31. The learned Special Judge has placed reliance on the statement made by Ramkishan in his cross-examination which is to the effect that the meeting in which the resolution P/13 was passed, lasted for about 15-20 minutes; that in that meeting the report of the ad hoc Committee was read over and the resolution was passed on its basis; that on that day the police report Ex. P/ll-A was not read and the papers relating to those cases were also neither read nor explained: that members other than members of the ad hoc Committee were in his opinion unaware of the report.

32. The question of sanctioning the prosecution of Hiranand with respect to the cases laid against him by the police was considered by the meeting of the Board at least twice before 24-8-1954 arid the impression of Ramkishan that members other than members of the ad hoc Committee did not know about the police report is obviously mistaken. In any event it is plain from his statement that the report of the ad hoc Committee was read and explained in that meeting and the sanction was given on considering its contents. It cannot therefore be held that the sanction was given by the Board without considering the facts of the case or it merely followed the dictates of the Anti Corruption Authorities.

33. The sanction has also been criticised as 'a hollow document steeped in prejudice and product of a legal ignorance.' The evidence on record is not sufficient to justify this criticism. P. w. Ramkishan has been subjected to a very lengthy cross-examination on questions of law and facts. Whatever else may be said against this witness, it was admitted by the learned Counsel for both the parties that he was a truthful witness.
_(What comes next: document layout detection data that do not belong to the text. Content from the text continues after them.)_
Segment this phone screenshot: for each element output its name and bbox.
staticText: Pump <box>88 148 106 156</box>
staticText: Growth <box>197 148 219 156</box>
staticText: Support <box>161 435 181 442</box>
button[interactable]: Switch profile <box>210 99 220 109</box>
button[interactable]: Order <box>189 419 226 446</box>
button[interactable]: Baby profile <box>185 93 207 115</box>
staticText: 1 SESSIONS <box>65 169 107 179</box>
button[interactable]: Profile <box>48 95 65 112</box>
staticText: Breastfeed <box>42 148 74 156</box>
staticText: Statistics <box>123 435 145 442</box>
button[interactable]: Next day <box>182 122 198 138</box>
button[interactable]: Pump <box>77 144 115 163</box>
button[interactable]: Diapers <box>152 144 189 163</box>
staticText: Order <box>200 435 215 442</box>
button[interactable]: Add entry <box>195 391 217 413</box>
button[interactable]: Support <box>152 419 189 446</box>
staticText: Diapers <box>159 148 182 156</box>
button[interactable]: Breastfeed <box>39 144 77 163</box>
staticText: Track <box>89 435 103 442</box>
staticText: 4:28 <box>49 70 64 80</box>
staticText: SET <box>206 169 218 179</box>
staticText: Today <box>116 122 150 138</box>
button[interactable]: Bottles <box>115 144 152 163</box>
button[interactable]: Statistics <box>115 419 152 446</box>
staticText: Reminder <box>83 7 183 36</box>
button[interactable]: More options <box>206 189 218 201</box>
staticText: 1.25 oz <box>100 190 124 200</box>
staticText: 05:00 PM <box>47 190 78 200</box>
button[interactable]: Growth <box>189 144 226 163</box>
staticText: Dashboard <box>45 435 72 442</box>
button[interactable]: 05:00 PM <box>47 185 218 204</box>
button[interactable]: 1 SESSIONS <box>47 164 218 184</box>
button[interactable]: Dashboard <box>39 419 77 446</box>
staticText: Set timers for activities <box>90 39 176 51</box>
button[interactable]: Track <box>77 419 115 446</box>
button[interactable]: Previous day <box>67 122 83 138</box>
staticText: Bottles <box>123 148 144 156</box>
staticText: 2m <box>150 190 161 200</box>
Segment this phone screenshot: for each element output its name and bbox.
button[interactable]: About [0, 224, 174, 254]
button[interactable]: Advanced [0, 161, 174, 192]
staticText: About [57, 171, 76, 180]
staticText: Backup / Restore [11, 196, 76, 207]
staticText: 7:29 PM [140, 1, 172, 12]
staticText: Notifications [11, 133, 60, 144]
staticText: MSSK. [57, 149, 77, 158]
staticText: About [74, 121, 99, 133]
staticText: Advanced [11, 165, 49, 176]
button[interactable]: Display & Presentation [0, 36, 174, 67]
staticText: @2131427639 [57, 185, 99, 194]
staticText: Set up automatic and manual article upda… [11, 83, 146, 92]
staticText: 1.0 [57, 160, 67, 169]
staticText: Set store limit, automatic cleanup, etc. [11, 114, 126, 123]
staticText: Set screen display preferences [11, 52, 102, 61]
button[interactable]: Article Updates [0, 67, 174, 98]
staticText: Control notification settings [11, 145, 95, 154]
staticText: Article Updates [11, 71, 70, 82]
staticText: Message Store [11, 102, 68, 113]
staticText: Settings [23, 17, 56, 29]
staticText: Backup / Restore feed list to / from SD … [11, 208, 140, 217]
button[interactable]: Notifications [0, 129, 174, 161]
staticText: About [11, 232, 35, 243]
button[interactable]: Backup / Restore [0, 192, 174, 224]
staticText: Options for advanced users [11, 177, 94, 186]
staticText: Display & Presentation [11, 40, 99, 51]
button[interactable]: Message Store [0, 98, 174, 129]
The witness has admitted in his cross-examination that he did not know under what law the accused was to be prosecuted and what was the punishment prescribed for the alleged offence. He has however maintained that the sanction was given with respect to acts, some of which constituted receipt of illegal gratification.

34. The witness is a layman and has confessed his ignorance about the technical aspects. But his statement reveals that he knew the main incidents of the case against the accused. In view of this, I am of opinion that the learned Judge was not justified in describing the sanction as the product of legal ignorance. It is not necessary that sanctions should contain particulars of the offence or essential evidence on which the accused is to be prosecuted. I also do not think that there is sufficient material to hold the sanction defective as being steeped with prejudice.
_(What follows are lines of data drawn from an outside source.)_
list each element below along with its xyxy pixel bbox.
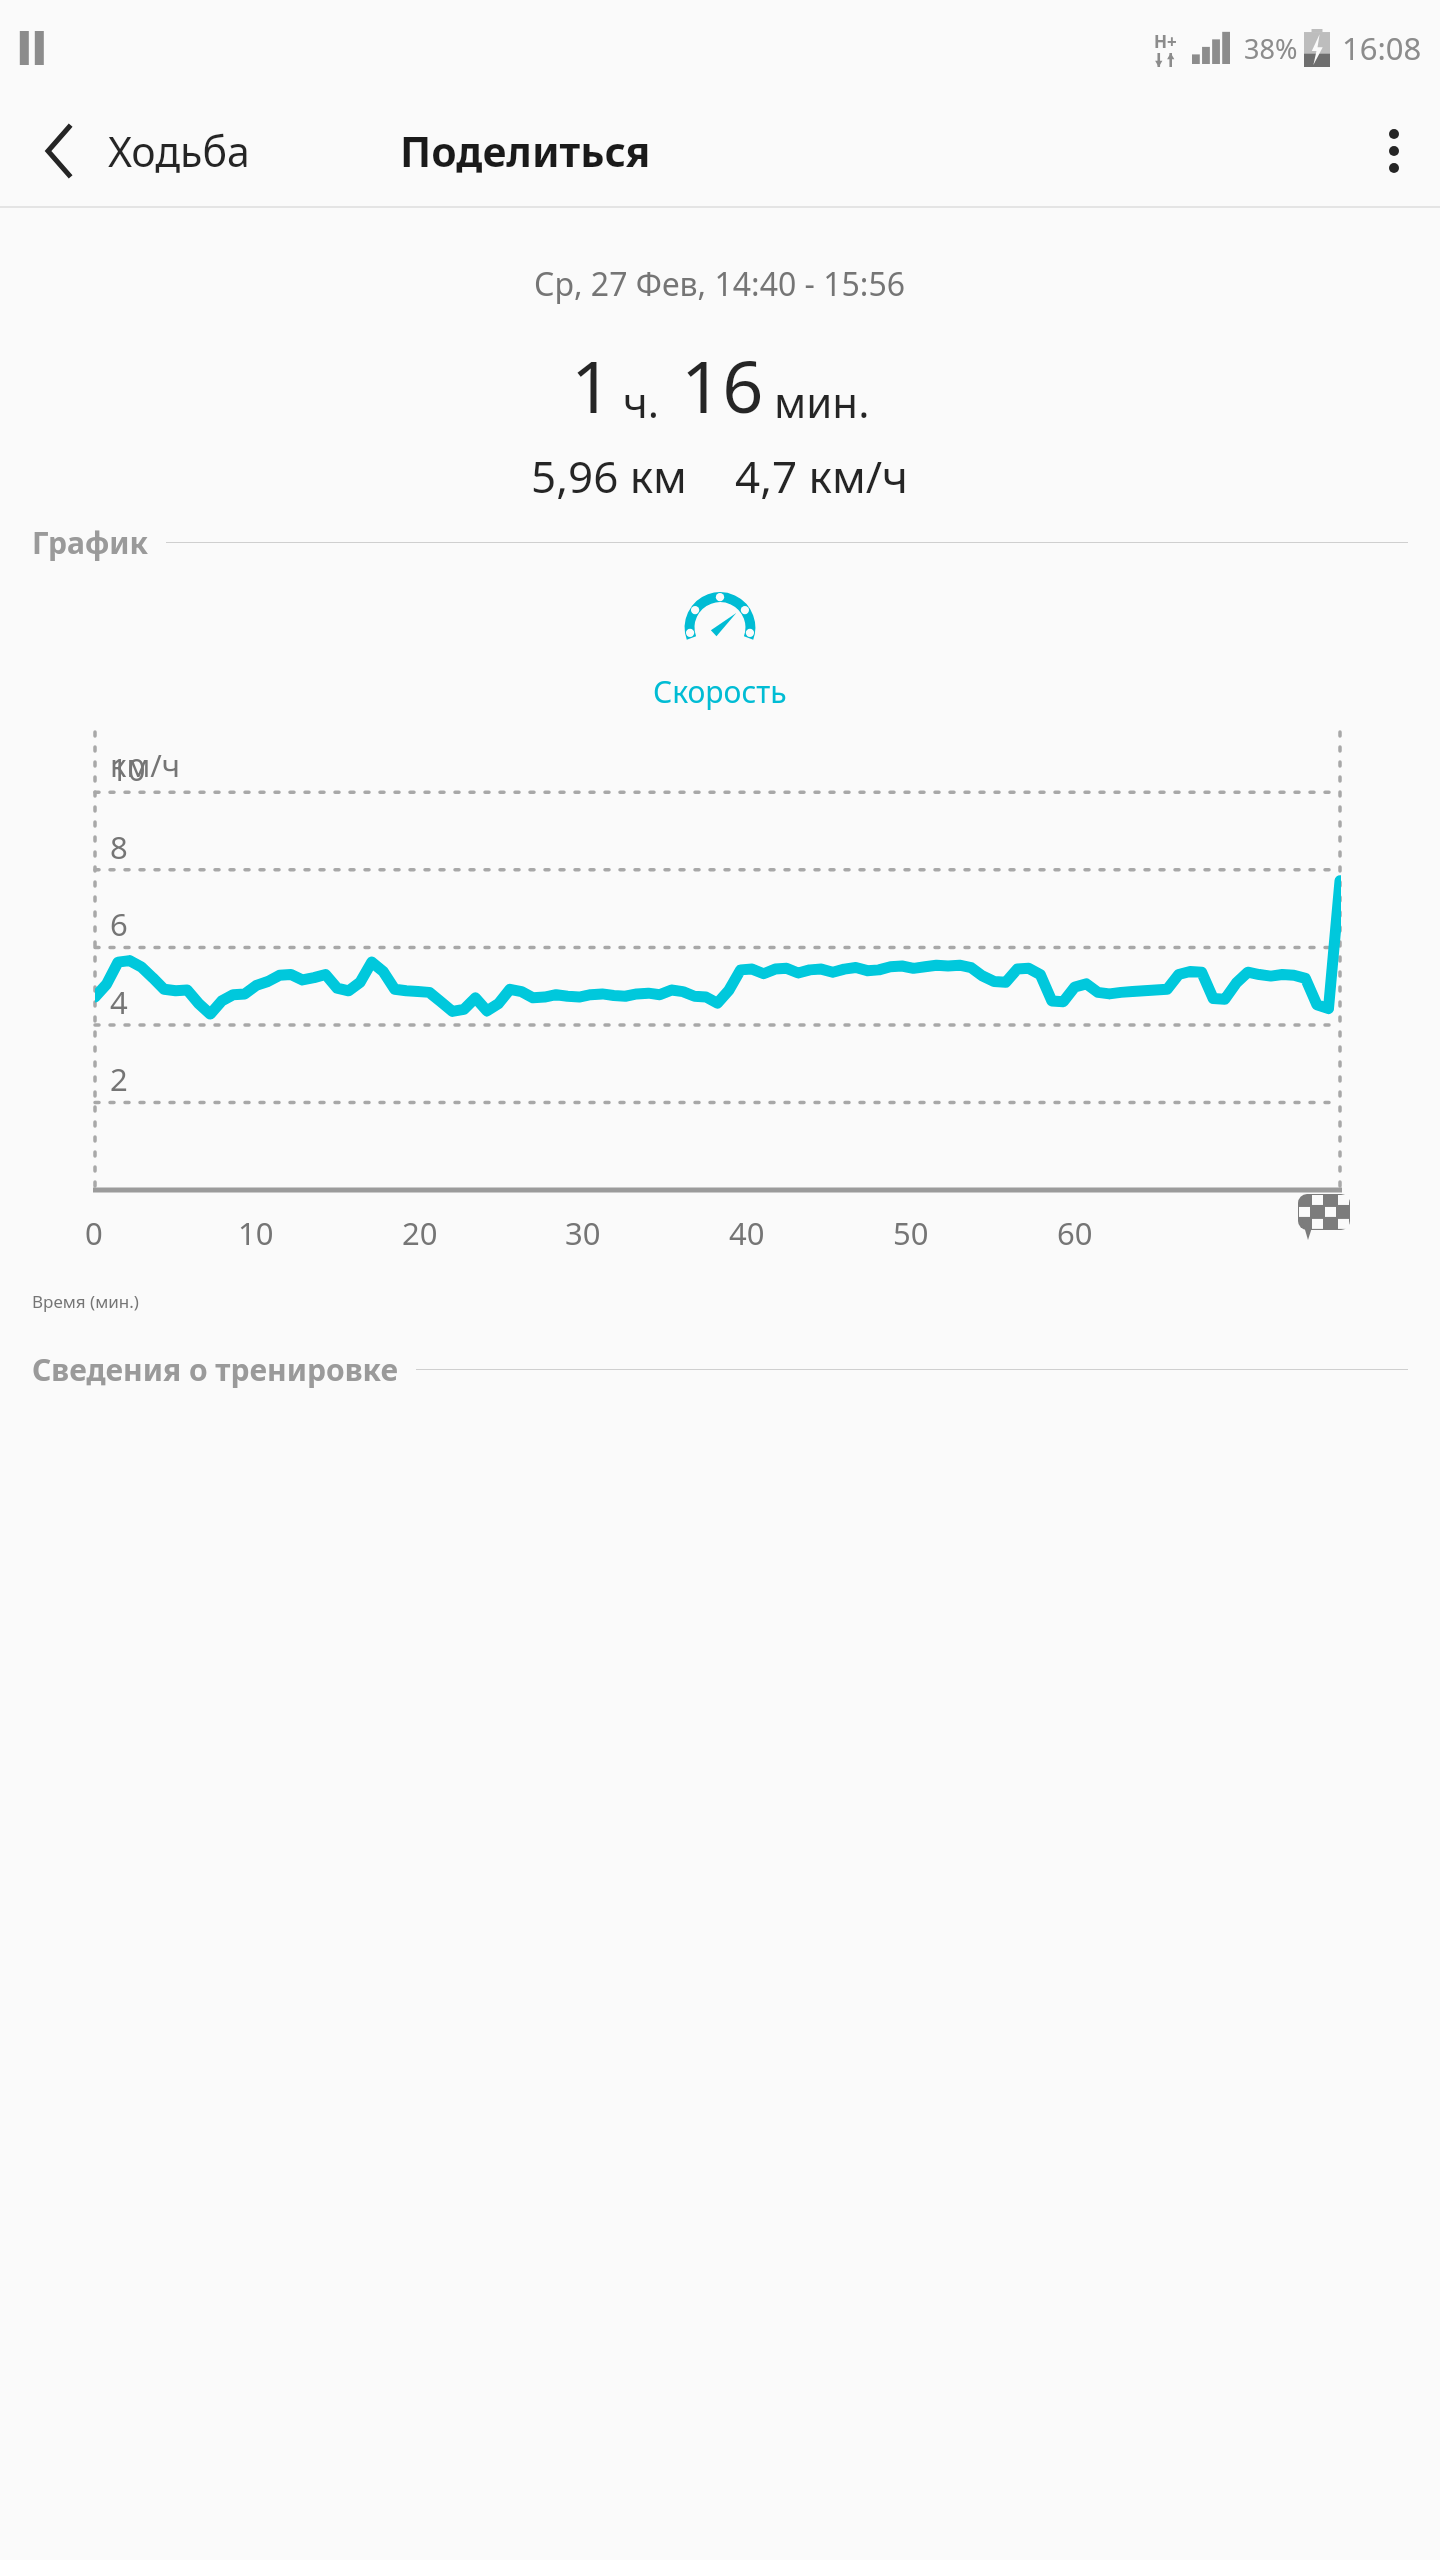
staticText: Сведения о тренировке	[32, 1349, 398, 1390]
staticText: мин.	[774, 373, 870, 430]
staticText: 8	[110, 826, 128, 868]
staticText: 4	[110, 981, 128, 1023]
staticText: График	[32, 522, 148, 563]
staticText: км/ч	[110, 744, 181, 786]
staticText: 50	[893, 1212, 929, 1254]
staticText: Ходьба	[108, 123, 250, 179]
staticText: Скорость	[653, 671, 787, 712]
staticText: Время (мин.)	[32, 1290, 139, 1313]
staticText: 30	[565, 1212, 601, 1254]
staticText: 40	[729, 1212, 765, 1254]
staticText: 16:08	[1342, 27, 1422, 69]
staticText: 5,96 км	[531, 446, 687, 506]
staticText: 2	[110, 1058, 128, 1100]
button[interactable]: Назад	[12, 103, 108, 199]
staticText: 60	[1057, 1212, 1093, 1254]
staticText: 10	[238, 1212, 274, 1254]
staticText: 38%	[1244, 30, 1298, 67]
staticText: 16	[681, 336, 764, 434]
staticText: 10	[110, 748, 146, 790]
button[interactable]: Скорость	[0, 585, 1440, 712]
staticText: 1	[571, 336, 613, 434]
staticText: 6	[110, 903, 128, 945]
staticText: 0	[85, 1212, 103, 1254]
staticText: H+	[1154, 30, 1177, 53]
button[interactable]: Поделиться	[400, 123, 651, 179]
staticText: ч.	[623, 373, 659, 430]
staticText: Поделиться	[400, 123, 651, 179]
button[interactable]: Ходьба	[108, 123, 250, 179]
staticText: 4,7 км/ч	[735, 446, 909, 506]
staticText: 20	[402, 1212, 438, 1254]
button[interactable]: Ещё	[1348, 105, 1440, 197]
staticText: Ср, 27 Фев, 14:40 - 15:56	[534, 262, 906, 306]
35. Ramkishan is alleged to be one of those persons who demanded an inquiry into the conduct of the accused and was one of the members of the ad hoc Committee appointed for the purpose of enquiring into the matter. There is however nothing in the cross-examination to show that he was really prejudiced against the accused or he wanted to harass him. The meeting of the Board in which the sanction of the Board was accorded was attended by other members also and there is nothing on record to show that any of these persons had carried any prejudices against the accused.
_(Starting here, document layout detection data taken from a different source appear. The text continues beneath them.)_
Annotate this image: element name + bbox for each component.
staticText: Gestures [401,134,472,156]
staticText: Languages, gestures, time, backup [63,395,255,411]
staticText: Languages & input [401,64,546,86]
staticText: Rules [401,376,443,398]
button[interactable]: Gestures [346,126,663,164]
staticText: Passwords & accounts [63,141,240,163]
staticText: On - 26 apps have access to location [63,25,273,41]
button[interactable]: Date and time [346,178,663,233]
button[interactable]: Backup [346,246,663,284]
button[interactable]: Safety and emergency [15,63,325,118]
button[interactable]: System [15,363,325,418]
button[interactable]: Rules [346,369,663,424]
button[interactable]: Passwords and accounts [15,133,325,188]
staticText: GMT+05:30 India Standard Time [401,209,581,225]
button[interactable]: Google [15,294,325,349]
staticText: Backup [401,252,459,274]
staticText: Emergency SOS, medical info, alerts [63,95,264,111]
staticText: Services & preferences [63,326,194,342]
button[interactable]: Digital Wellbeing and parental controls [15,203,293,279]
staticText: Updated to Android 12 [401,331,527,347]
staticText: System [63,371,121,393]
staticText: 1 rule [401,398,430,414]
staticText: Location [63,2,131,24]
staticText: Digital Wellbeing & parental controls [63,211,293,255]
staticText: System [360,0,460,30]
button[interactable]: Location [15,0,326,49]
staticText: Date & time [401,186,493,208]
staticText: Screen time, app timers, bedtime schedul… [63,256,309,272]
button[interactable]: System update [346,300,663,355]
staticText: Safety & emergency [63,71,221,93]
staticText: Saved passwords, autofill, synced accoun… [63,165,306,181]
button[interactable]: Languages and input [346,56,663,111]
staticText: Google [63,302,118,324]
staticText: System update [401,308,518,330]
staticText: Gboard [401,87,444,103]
36. I am satisfied on going through the evidence of Ramkishan and the documents on record that the sanction is a valid sanction and could be the basis of a valid prosecution of the accused,

37. Apart from Ex. P/15, which according to me is a valid sanction, the order of the learned Special Judge discharging the accused cannot be supported for another reason also. Prior to the sanction P/15, which was given by the Cantonment Board on 24-8-1953, there was another sanction given which is produced at Ex. P/14. The sanction P/14 is signed by the Chairman of the Board, Col. Mehta, and its validity has not been assailed before me in any manner. On the face of it the sanction contains the facts on which the prosecution is launched. Even if therefore, the learned Special Judge felt some difficulty in holding the sanction P/15 to be a valid sanction, he could still have continued the trial of the accused on the basis of the sanction Ex. P/14. The order of discharge passed by the learned Special Judge is liable to be reversed even on this ground.

38. I allow the revision application, set aside the order passed by the learned Special Judge and holding that both the sanctions P/14 and P/15 are valid sanctions, I remand the case to him for trial and disposal according to law.